GIVEN INFORMATION:
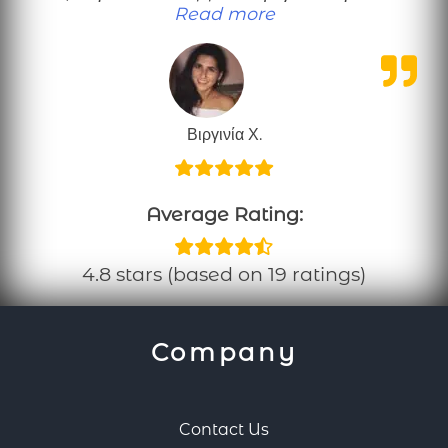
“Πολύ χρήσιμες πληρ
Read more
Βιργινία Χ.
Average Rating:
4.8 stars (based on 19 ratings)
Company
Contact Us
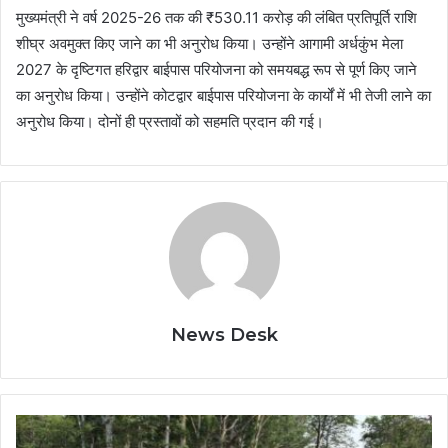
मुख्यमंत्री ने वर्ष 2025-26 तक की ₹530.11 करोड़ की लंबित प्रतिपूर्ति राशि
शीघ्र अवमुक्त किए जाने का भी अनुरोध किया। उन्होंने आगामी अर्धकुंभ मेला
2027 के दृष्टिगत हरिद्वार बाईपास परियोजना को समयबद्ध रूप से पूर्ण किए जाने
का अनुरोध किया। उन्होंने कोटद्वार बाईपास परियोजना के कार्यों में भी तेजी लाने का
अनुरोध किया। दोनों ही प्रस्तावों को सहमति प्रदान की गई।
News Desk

* * *

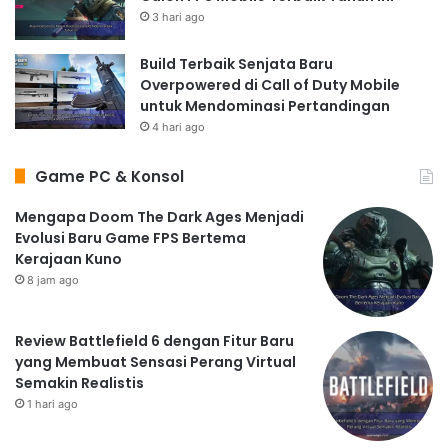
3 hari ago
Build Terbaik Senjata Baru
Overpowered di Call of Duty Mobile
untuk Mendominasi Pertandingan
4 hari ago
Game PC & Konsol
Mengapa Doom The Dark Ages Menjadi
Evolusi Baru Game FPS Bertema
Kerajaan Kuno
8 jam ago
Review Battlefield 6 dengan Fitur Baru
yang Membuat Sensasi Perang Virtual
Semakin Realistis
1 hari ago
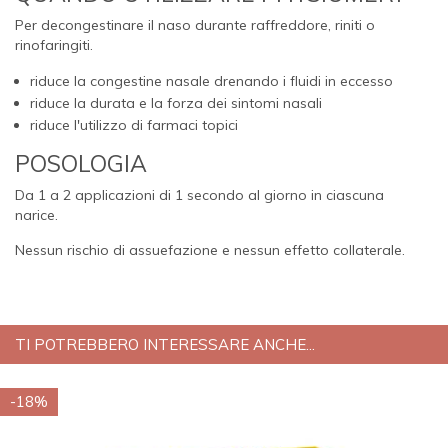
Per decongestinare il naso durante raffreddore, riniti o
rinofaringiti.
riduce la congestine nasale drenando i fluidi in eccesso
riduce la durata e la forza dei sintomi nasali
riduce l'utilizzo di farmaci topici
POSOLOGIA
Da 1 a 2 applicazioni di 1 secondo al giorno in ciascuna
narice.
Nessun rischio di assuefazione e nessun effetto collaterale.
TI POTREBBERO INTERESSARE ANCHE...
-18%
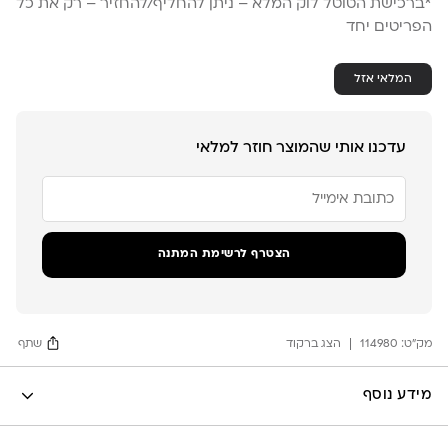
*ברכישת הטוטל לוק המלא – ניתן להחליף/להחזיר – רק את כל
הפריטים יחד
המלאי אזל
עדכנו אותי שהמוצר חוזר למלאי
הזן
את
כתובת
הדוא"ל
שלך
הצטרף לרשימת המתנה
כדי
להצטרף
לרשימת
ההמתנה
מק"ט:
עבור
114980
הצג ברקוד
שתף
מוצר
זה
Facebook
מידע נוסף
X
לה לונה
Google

WORK REQUIRED:
Check the data line by line and report how many lines contain "Game" as a word or string, giving nothing besides the number.

OUTPUT FOR THIS TASK:
2